Blackstone Group LP, the world’s largest alternative-asset manager, is spinning off its advisory group into a stand-alone company to compete with the likes of Evercore Partners Inc. and Moelis & Co.
Paul J. Taubman, who started PJT Partners in 2013 after three decades with Morgan Stanley, will merge his firm with Blackstone’s advisory unit into a new, public entity that he will lead, according to a statement today from New York-based Blackstone. Taubman, along with employees of PJT and the Blackstone unit will own 35 percent of the new boutique; Blackstone’s current shareholders will own the remaining 65 percent.
Blackstone is separating the division, which advises on mergers and acquisitions, corporate restructurings and also includes fund-services business Park Hill Group, in an effort to reduce conflicts of interest with its money management business. The firm oversees almost $300 billion across private equity, credit, real estate and hedge funds, about three times what it managed at the end of 2009.
“As the largest alternative asset manager in the world, and with our investing areas considerably broader and larger than even a few years ago, we have not been free to aggressively grow our advisory businesses further out of concern for potential conflicts,” Blackstone Chairman Stephen Schwarzman said in the statement. “The separation of our investing and advisory areas will create new growth opportunities for both businesses.”
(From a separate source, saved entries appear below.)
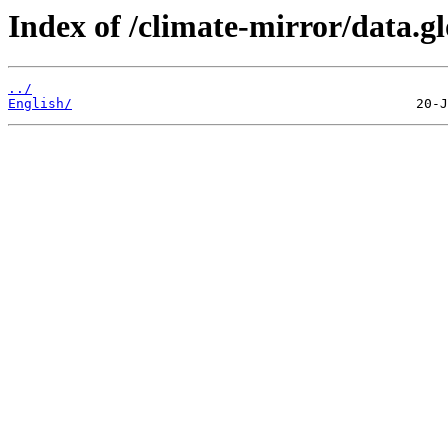
Index of /climate-mirror/data.g
../
English/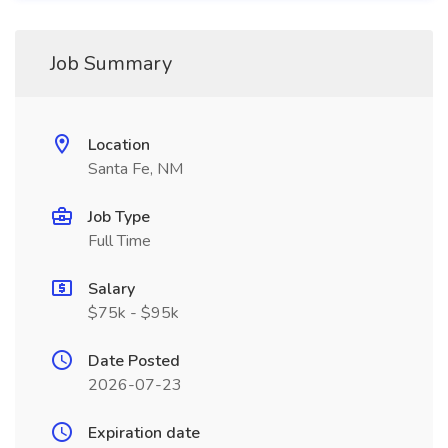
Job Summary
Location
Santa Fe, NM
Job Type
Full Time
Salary
$75k - $95k
Date Posted
2026-07-23
Expiration date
While Blackstone’s advisory division has worked with firms including PepsiCo Inc., Procter & Gamble Co. and American International Group Inc., it’s missed out on some of the biggest deals in recent years.
The group was unable to advise Lehman Brothers Holdings Inc. on its record bankruptcy because Blackstone’s real-estate division, led by Jonathan Gray, was interested in buying some of its assets, said Joan Solotar, Blackstone’s head of external relations and strategy.
“This allows the business to grow faster than it ever had within Blackstone,” she said in a telephone interview. The firm also sees the potential to unlock the unit’s value as publicly held advisory businesses trade at higher earnings multiples than Blackstone, she said.
Moelis, which went public in April and had similar revenue last year to Blackstone’s advisory business, trades at about 19 times earnings with a market capitalization of $1.7 billion, according to data compiled by Bloomberg. Blackstone trades at less than half that multiple.
Blackstone rose 0.9 percent to $30.04 at 12:26 p.m. in New York. The stock has declined 4.6 percent this year. None of Blackstone’s competitors, such as Carlyle Group LP and Apollo Global Management LLC, have corporate advisory units.
Taubman, 53, oversaw investment banking at Morgan Stanley before departing following three years of dual leadership of Morgan Stanley’s investment bank with longtime competitor Colm Kelleher, who became sole head. The two clashed over how aggressively to pursue additional business with clients whom the bank was assisting with capital-markets deals, people familiar with the matter said in 2011.
Taubman started PJT Capital in 2013 as part of his role as an adviser in Verizon Communication Inc.’s $130 billion buyout of partner Vodafone Group Plc.’s 45 percent stake in Verizon Wireless, the largest U.S. mobile carrier.
In the firm’s early years, Blackstone co-founders Schwarzman and Peter Peterson relied heavily on merger advisory work to pay the bills until the private-equity operation got off the ground. Today, advisory is the smallest of Blackstone’s five units. Last year, it accounted for $420.2 million, or 6.4 percent, of firmwide revenues and $75.7 million, or 2.1 percent, of economic net income, which includes cash and noncash earnings.
PJT has advised on two deals with a total value of almost $76 billion this year, according to data compiled by Bloomberg. That puts it much higher in the league table than Blackstone, which has advised on 11 deals worth about $4 billion, according to the data.
John Studzinski, who heads the merger and acquisitions advisory business at Blackstone, will continue to work with the group through the spinoff. After that, he will remain a senior managing director at Blackstone and as a member of the executive committee. Tim Coleman, who leads the restructuring team, and Park Hill Chief Executive Officer Daniel Prendergast will stay in their current jobs.